The team led by Prof. Thomas F. Fässler from the Chair of Inorganic Chemistry with a Focus on Novel Materials partially replaced lithium in a lithium antimonide compound with the metal scandium. This creates specific gaps, so-called vacancies, in the crystal lattice of the conductor material. These gaps help the lithium ions to move more easily and faster, resulting in a new world record for ion conductivity.

Since the measured conductivity far exceeded that of existing materials, the team collaborated with the Chair of Technical Electrochemistry under Prof. Hubert Gasteiger at TUM to confirm the result. Co-author Tobias Kutsch who conducted the validation tests, commented: “Because the material also conducts electricity, it presented a special challenge, and we had to adapt our measurement methods accordingly.”

Fässler sees great potential for the new material: "Our result currently represents a significant advance in basic research. By incorporating small amounts of scandium, we have uncovered a new principle that could prove to be a blueprint for other elemental combinations. While many tests are still needed before the material can be used in battery cells, we are optimistic. Materials that conduct both ions and electrons are particularly well suited as additives in electrodes. Because of the promising practical applications, we’ve already filed a patent for our development." In addition to its faster conductivity, the material also offers thermal stability and can be produced using well-established chemical methods.
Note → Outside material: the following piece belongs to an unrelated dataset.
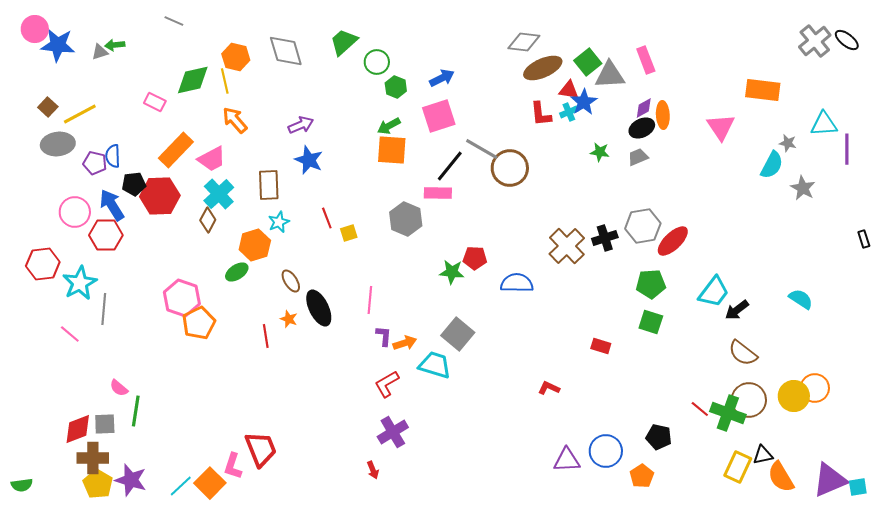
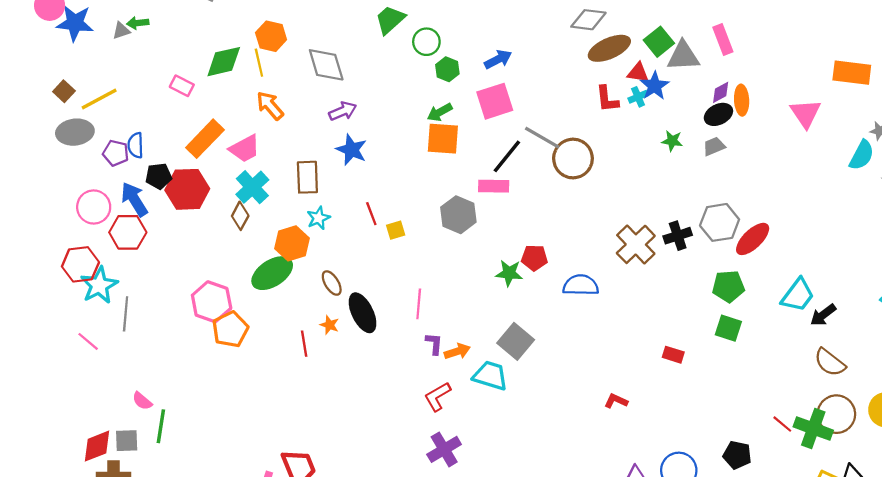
gray diamond: (286, 51) -> (326, 65), moved
red hexagon: (43, 264) -> (80, 264), moved
green ellipse: (237, 272) -> (272, 273), size x1.6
The researchers have even discovered an entirely new class of substances through their work, as first author Jingwen Jiang, scientist at TUMint.Energy Research, emphasizes: "Our combination consists of lithium-antimony, but the same concept can easily be applied to lithium-phosphorus systems. While the previous record holder relied on lithium-sulphur and required five additional elements for optimization, we only need only Scandium as an additional component. We believe that our discovery could have broader implications for enhancing conductivity in a wide range of other materials."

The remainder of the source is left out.